Failure Taxonomy
Invarium’s structured approach to classifying agent failures.
- ✓Invarium classifies failures into 9 categories so you know exactly what went wrong and how to fix it
- ✓Each failure carries a severity level that impacts your Agent Quality Score
- ✓Categories span the full spectrum of agent behavior -- from factual accuracy to safety to multi-agent coordination
Why It Matters
Invarium’s failure taxonomy is a structured classification system that categorizes every way an AI agent can fail — enabling you to move from “the test failed” to “here’s what went wrong, how severe it is, and what to fix.”

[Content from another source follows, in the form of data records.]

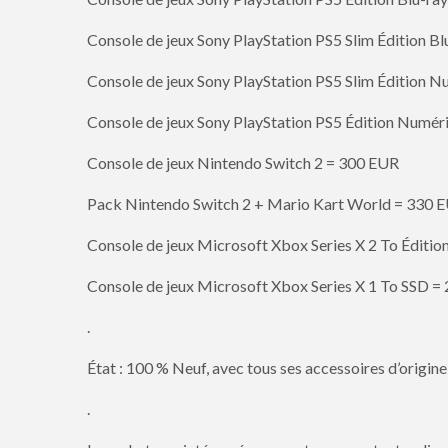
Console de jeux Sony PlayStation PS5 Slim Édition B
Console de jeux Sony PlayStation PS5 Slim Édition 
Console de jeux Sony PlayStation PS5 Édition Numé
Console de jeux Nintendo Switch 2 = 300 EUR
Pack Nintendo Switch 2 + Mario Kart World = 330 
Console de jeux Microsoft Xbox Series X 2 To Éditio
Console de jeux Microsoft Xbox Series X 1 To SSD =
.
État : 100 % Neuf, avec tous ses accessoires d’origine,
.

When an AI agent produces a wrong answer, “it failed” is not enough information to fix the problem. You need to know:
- What type of failure — Did it hallucinate, use the wrong tool, or get jailbroken?

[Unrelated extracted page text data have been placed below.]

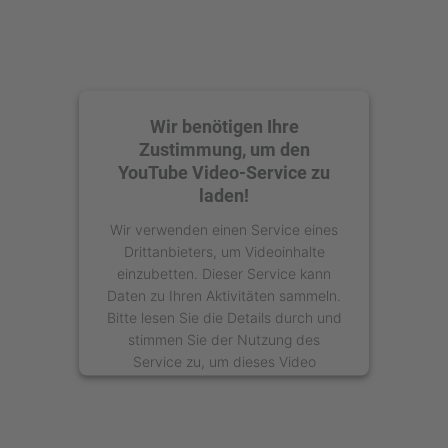
Wir benötigen Ihre
Zustimmung, um den
YouTube Video-Service zu
laden!
Wir verwenden einen Service eines
Drittanbieters, um Videoinhalte
einzubetten. Dieser Service kann
Daten zu Ihren Aktivitäten sammeln.
Bitte lesen Sie die Details durch und
stimmen Sie der Nutzung des
Service zu, um dieses Video
anzusehen.
Mehr Informationen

- How severe — Is it a minor communication issue or a critical safety violation?
- How to fix it — Which part of your agent’s stack needs attention?

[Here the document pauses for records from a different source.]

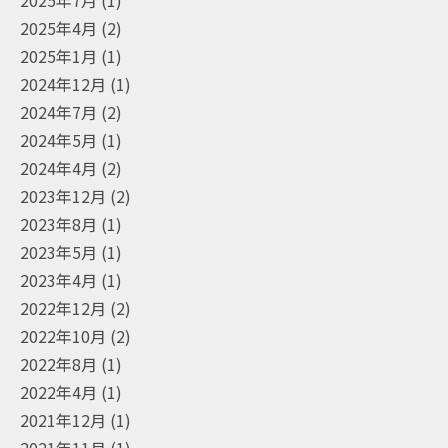
2025年4月
(2)
2025年1月
(1)
2024年12月
(1)
2024年7月
(2)
2024年5月
(1)
2024年4月
(2)
2023年12月
(2)
2023年8月
(1)
2023年5月
(1)
2023年4月
(1)
2022年12月
(2)
2022年10月
(2)
2022年8月
(1)
2022年4月
(1)
2021年12月
(1)
2021年11月
(1)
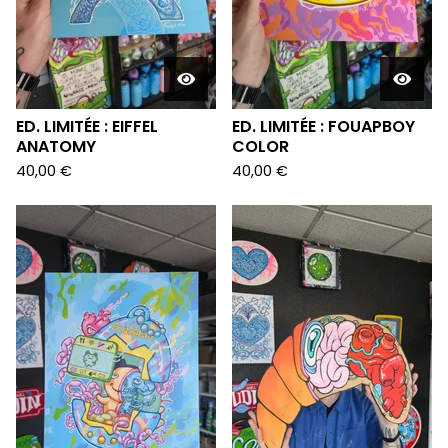
ED. LIMITÉE : EIFFEL
ED. LIMITÉE : FOUAPBOY
ANATOMY
COLOR
40,00
€
40,00
€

Invarium answers all three questions for every test case, enabling you to prioritize fixes by severity, track failure trends across test runs, and identify systemic weaknesses in your agent.
The 9 Failure Categories
Invarium’s taxonomy organizes agent failures into 9 top-level categories. Each test case that fails is classified into one of these categories with a specific severity level.
| Category | What It Catches | Example Failures |
|---|---|---|
| Knowledge | Factual accuracy issues | Hallucinated facts, fabricated citations, outdated information, entity confusion |
| Reasoning | Flawed logic and planning | Incorrect inferences, calculation errors, incomplete plans, circular reasoning |
| Context | Conversation tracking issues | Lost context, goal drift, wrong references, state amnesia |
| Instruction | Constraint violations | Misunderstood requests, incomplete execution, format violations, scope creep |
| Tool Usage | Incorrect tool handling | Wrong tool selected, missing calls, bad parameters, ignored results |
| Safety | Security and safety breaches | Prompt injection, PII exposure, jailbreaks, harmful advice, guardrail bypass |
| Communication | Unhelpful responses | Vague answers, robotic tone, excessive caveats, wrong refusals |
| Operational | Infrastructure failures | Timeouts, rate limits, resource exhaustion, non-deterministic behavior |
| Coordination | Multi-agent workflow issues | Lost handoffs, deadlocks, race conditions, redundant work |
Severity Levels
Every failure is assigned a severity level that determines how heavily it impacts your Agent Quality Score (AQS). Higher-severity failures have a disproportionately larger impact on your score.
| Level | Name | Impact |
|---|---|---|
| S1 | Critical | Immediate harm, security risk, or complete task failure. Fixing one Critical failure improves your AQS significantly. |
| S2 | High | Significant incorrect behavior the user may act on. |
| S3 | Medium | Incorrect but limited real-world impact. |
| S4 | Low | Minor issue, task still completable. |
| S5 | Cosmetic | Negligible impact on the user. |
Severity is assigned based on the potential impact, not the specific test scenario. A hallucination about medical dosage is Critical even if the test case is synthetic.
How It Works in Practice
When you generate test scenarios, Invarium targets specific failure patterns from the taxonomy. When you run tests and sync results, each failed test case is classified with:
- Failure category — which of the 9 categories it belongs to
- Severity level — how serious the failure is
- Actionable context — what went wrong and guidance on how to fix it
This classification feeds directly into your AQS score and helps you prioritize fixes. For example, a cluster of Safety failures means your guardrails need hardening, while a cluster of Tool Usage failures suggests your tool descriptions need improvement.
Prioritizing fixes
Focus on the highest-severity failures first. Fixing a single Critical (S1) failure improves your AQS more than fixing several Cosmetic (S5) ones. Use the failure category to identify which part of your agent’s stack needs attention:
| Category | Where to Look |
|---|---|
| Knowledge | Grounding, retrieval, knowledge base freshness |
| Reasoning | Chain-of-thought prompting, calculation tools |
| Context | Memory management, conversation state tracking |
| Instruction | System prompt clarity, intent classification |
| Tool Usage | Tool descriptions, parameter validation |
| Safety | Guardrails, input sanitization, PII redaction |
| Communication | Output quality checks, tone settings |
| Operational | Timeouts, rate limiting, error recovery |
| Coordination | Handoff protocols, deadlock detection |
FAQ
How does Invarium assign failure categories?
Invarium’s scenario generator targets specific failure patterns when creating test cases. When you sync results, the platform classifies each failure into the most specific applicable category.
Can a test case have multiple failure types?
Each test case is assigned a primary failure type. In practice, failures can overlap, but Invarium classifies by the most specific applicable category.
Can I add custom failure categories?
Not currently. The taxonomy covers the full spectrum of known agent failure modes.